#### What is expected:
Write the records below out again exactly as given, with no images.

[Saved entries]
((

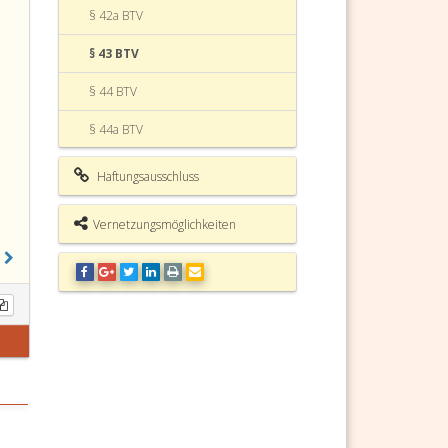
§ 42a BTV
§ 43 BTV
§ 44 BTV
§ 44a BTV
§ 44b BTV
Haftungsausschluss
§ 44c BTV
Vernetzungsmöglichkeiten
§ 45 BTV
§ 46 BTV
§ 47 BTV
§ 47a BTV
§ 48 BTV
§ 49 BTV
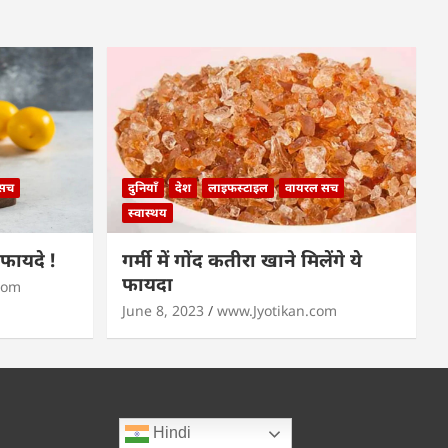
 सच
दुनियाँ
देश
लाइफस्टाइल
वायरल सच
स्वास्थय
े फायदे !
गर्मी में गोंद कतीरा खाने मिलेंगे ये
फायदा
com
June 8, 2023
www.Jyotikan.com
Hindi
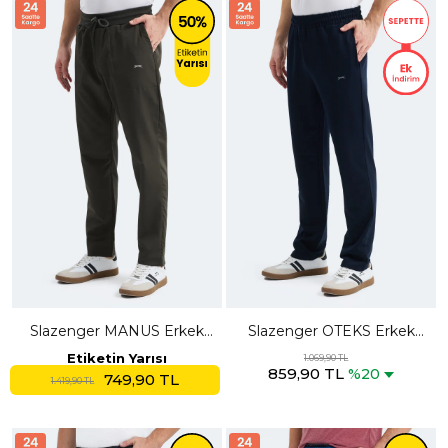
Slazenger MANUS Erkek
Slazenger OTEKS Erkek
Cepli Haki Eşofman Altı
Cepli Lacivert Eşofman Altı
Etiketin Yarısı
1.069,90 TL
859,90 TL
%20
749,90 TL
1.419,90 TL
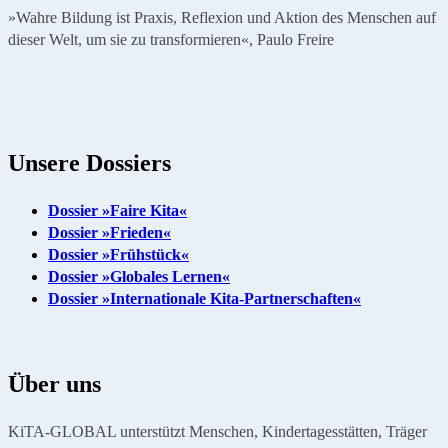
»Wahre Bildung ist Praxis, Reflexion und Aktion des Menschen auf
dieser Welt, um sie zu transformieren«, Paulo Freire
Unsere Dossiers
Dossier »Faire Kita«
Dossier »Frieden«
Dossier »Frühstück«
Dossier »Globales Lernen«
Dossier »Internationale Kita-Partnerschaften«
Über uns
KiTA-GLOBAL unterstützt Menschen, Kindertagesstätten, Träger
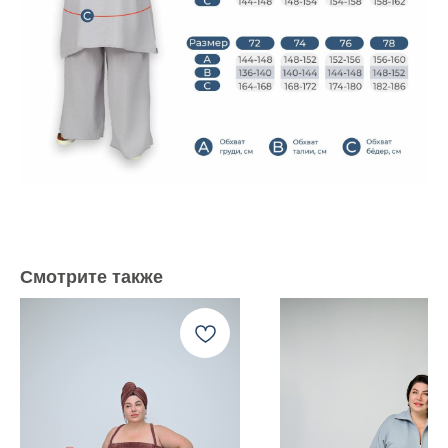
Смотрите также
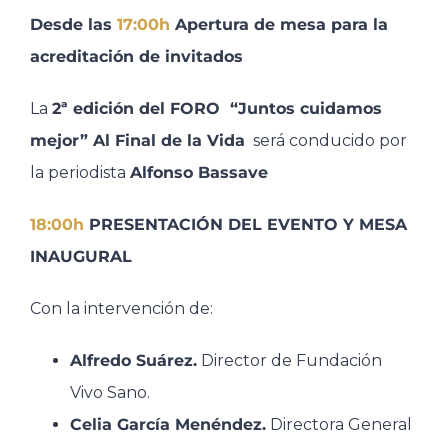
Desde las
17:00h
Apertura de mesa para la
acreditación de invitados
La
2ª edición del FORO “Juntos cuidamos
mejor” Al Final de la Vida
será conducido por
la periodista
Alfonso Bassave
18:00h
PRESENTACIÓN DEL EVENTO Y MESA
INAUGURAL
Con la intervención de:
Alfredo Suárez.
Director de Fundación
Vivo Sano.​
Celia García Menéndez.
Directora General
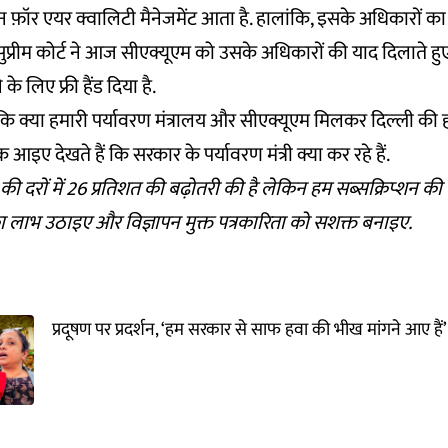
फ़ॉर एयर क्वालिटी मैनेजमेंट आता है. हालांकि, इसके अधिकारों क
सुप्रीम कोर्ट ने आज सीएक्यूएम को उसके अधिकारों की याद दिलाते हु
े लिए फ्री हैंड दिया है.
ि क्या हमारी पर्यावरण मंत्रालय और सीएक्यूएम मिलकर दिल्ली की ह
आइए देखते हैं कि सरकार के पर्यावरण मंत्री क्या कर रहे हैं.
की दरों में 26 प्रतिशत की बढ़ोतरी की है लेकिन हम सब्सक्रिप्शन की
 लाभ
उठाइए और विज्ञापन मुक्त पत्रकारिता को सशक्त बनाइए.
प्रदूषण पर प्रदर्शन, ‘हम सरकार से साफ हवा की भीख मांगने आए हैं’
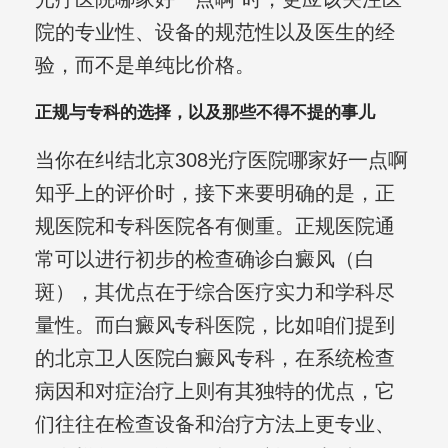
院的专业性、设备的规范性以及医生的经
验，而不是单纯比价格。
正规与专科的选择，以及那些不得不提的事儿
当你在纠结北京308光疗医院哪家好一点啊
知乎上的评价时，接下来要明确的是，正
规医院和专科医院各有侧重。正规医院通
常可以进行初步的检查确诊白癜风（白
斑），其优点在于综合医疗实力和学科尽
量性。而白癜风专科医院，比如咱们提到
的北京卫人医院白癜风专科，在系统检查
病因和对症治疗上则有其独特的优点，它
们往往在检查设备和治疗方法上更专业、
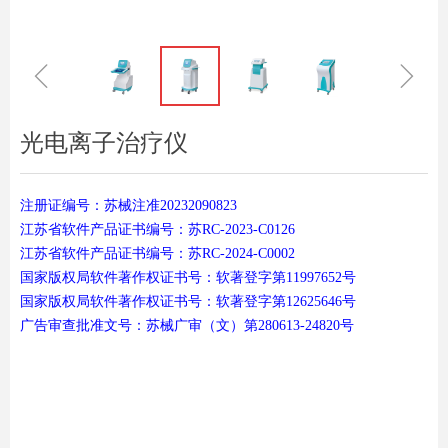
ꁆ
ꁇ
光电离子治疗仪
注册证编号：苏械注准20232090823
江苏省软件产品证书编号：苏RC-2023-C0126
江苏省软件产品证书编号：苏RC-2024-C0002
国家版权局软件著作权证书号：软著登字第11997652号
国家版权局软件著作权证书号：软著登字第12625646号
广告审查批准文号：苏械广审（文）第280613-24820号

))

#### Solution:
§ 42a BTV
§ 43 BTV
§ 44 BTV
§ 44a BTV
§ 44b BTV
Haftungsausschluss
§ 44c BTV
Vernetzungsmöglichkeiten
§ 45 BTV
§ 46 BTV
§ 47 BTV
§ 47a BTV
§ 48 BTV
§ 49 BTV
 सच
दुनियाँ
देश
लाइफस्टाइल
वायरल सच
स्वास्थय
े फायदे !
गर्मी में गोंद कतीरा खाने मिलेंगे ये
फायदा
com
June 8, 2023
www.Jyotikan.com
Hindi
Slazenger MANUS Erkek
Slazenger OTEKS Erkek
Cepli Haki Eşofman Altı
Cepli Lacivert Eşofman Altı
Etiketin Yarısı
1.069,90 TL
859,90 TL
%20
749,90 TL
1.419,90 TL
»Wahre Bildung ist Praxis, Reflexion und Aktion des Menschen auf
dieser Welt, um sie zu transformieren«, Paulo Freire
Unsere Dossiers
Dossier »Faire Kita«
Dossier »Frieden«
Dossier »Frühstück«
Dossier »Globales Lernen«
Dossier »Internationale Kita-Partnerschaften«
Über uns
KiTA-GLOBAL unterstützt Menschen, Kindertagesstätten, Träger
Смотрите также
Desde las
17:00h
Apertura de mesa para la
acreditación de invitados
La
2ª edición del FORO “Juntos cuidamos
mejor” Al Final de la Vida
será conducido por
la periodista
Alfonso Bassave
18:00h
PRESENTACIÓN DEL EVENTO Y MESA
INAUGURAL
Con la intervención de:
Alfredo Suárez.
Director de Fundación
Vivo Sano.​
Celia García Menéndez.
Directora General
फ़ॉर एयर क्वालिटी मैनेजमेंट आता है. हालांकि, इसके अधिकारों क
सुप्रीम कोर्ट ने आज सीएक्यूएम को उसके अधिकारों की याद दिलाते हु
े लिए फ्री हैंड दिया है.
ि क्या हमारी पर्यावरण मंत्रालय और सीएक्यूएम मिलकर दिल्ली की ह
आइए देखते हैं कि सरकार के पर्यावरण मंत्री क्या कर रहे हैं.
की दरों में 26 प्रतिशत की बढ़ोतरी की है लेकिन हम सब्सक्रिप्शन की
 लाभ
उठाइए और विज्ञापन मुक्त पत्रकारिता को सशक्त बनाइए.
प्रदूषण पर प्रदर्शन, ‘हम सरकार से साफ हवा की भीख मांगने आए हैं’
院的专业性、设备的规范性以及医生的经
验，而不是单纯比价格。
正规与专科的选择，以及那些不得不提的事儿
当你在纠结北京308光疗医院哪家好一点啊
知乎上的评价时，接下来要明确的是，正
规医院和专科医院各有侧重。正规医院通
常可以进行初步的检查确诊白癜风（白
斑），其优点在于综合医疗实力和学科尽
量性。而白癜风专科医院，比如咱们提到
的北京卫人医院白癜风专科，在系统检查
病因和对症治疗上则有其独特的优点，它
们往往在检查设备和治疗方法上更专业、
ꁆ
ꁇ
光电离子治疗仪
注册证编号：苏械注准20232090823
江苏省软件产品证书编号：苏RC-2023-C0126
江苏省软件产品证书编号：苏RC-2024-C0002
国家版权局软件著作权证书号：软著登字第11997652号
国家版权局软件著作权证书号：软著登字第12625646号
广告审查批准文号：苏械广审（文）第280613-24820号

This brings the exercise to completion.